Following the ideas and examples shown in the works of these men, Guy carefully reasoned that, because of the fact he never found anything other than exactly \(1\) note when making a sweep of \(3\) rooms in a column, he proposed that what might be happening is that Elmira was always either leaving behind only \(2\) notes, one each in a room, and only the rooms that were in a row, which was chosen at random, or she left behind nothing at all. He made himself a sketch of all \(10\) possibilities as follows:

He hypothesized that each of the first \(9\) cases was occurring with equal probability, while the last case where Elmira left behind nothing was occurring with a probability not necessarily equal to any of the other \(9\) cases. He then did the math on this, figuring out what the probability of the last case of her leaving behind nothing had to be, in order to get a result that matched his experience and observation, which he did successfully.

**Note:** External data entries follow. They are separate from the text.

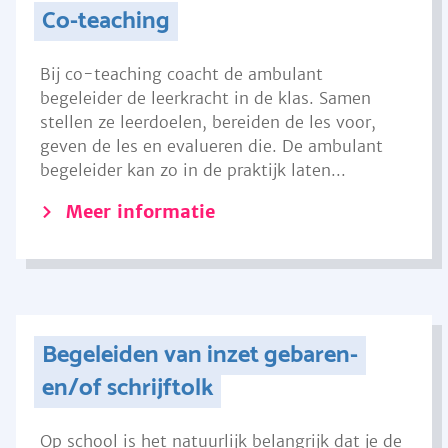
Co-teaching
Bij co-teaching coacht de ambulant
begeleider de leerkracht in de klas. Samen
stellen ze leerdoelen, bereiden de les voor,
geven de les en evalueren die. De ambulant
begeleider kan zo in de praktijk laten...
Meer informatie
Begeleiden van inzet gebaren-
en/of schrijftolk
Op school is het natuurlijk belangrijk dat je de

He knew that Elmira was an extraordinary creature, as men who are in love often say about those they loved, but he was just enough of a mathematician to realize that what was happening was truly extraordinary. He couldn’t quite put his finger on it, but he felt as if he was glimpsing into a future when someday physicists would understand and explain this to him, but right now he found it hard to make any sense out of it, even though the mathematics of it was working out just fine.

What was the probability of Elmira leaving behind nothing? Give answer in decimal form.

\(\)
Note: This problem is asking for the probability of case \(10\), assuming that

1) Guy Patrick is indeed finding the notes in the manner he has been experiencing, without either him or Elmira knowing ahead of time how, when, and where the notes would be left and be [or not be] found (other than the location of the secret drops);

2) the probabilities of the first \(9\) cases are all the same, so that once the probability of case \(10\) is computed, the probability of each of the first \(9\) cases immediately follows, given that the total of the probabilities of all \(10\) cases is \(1,\)

...in order to deliver results that Guy Patrick has been observing, whether or not such results are "possible" in "real life."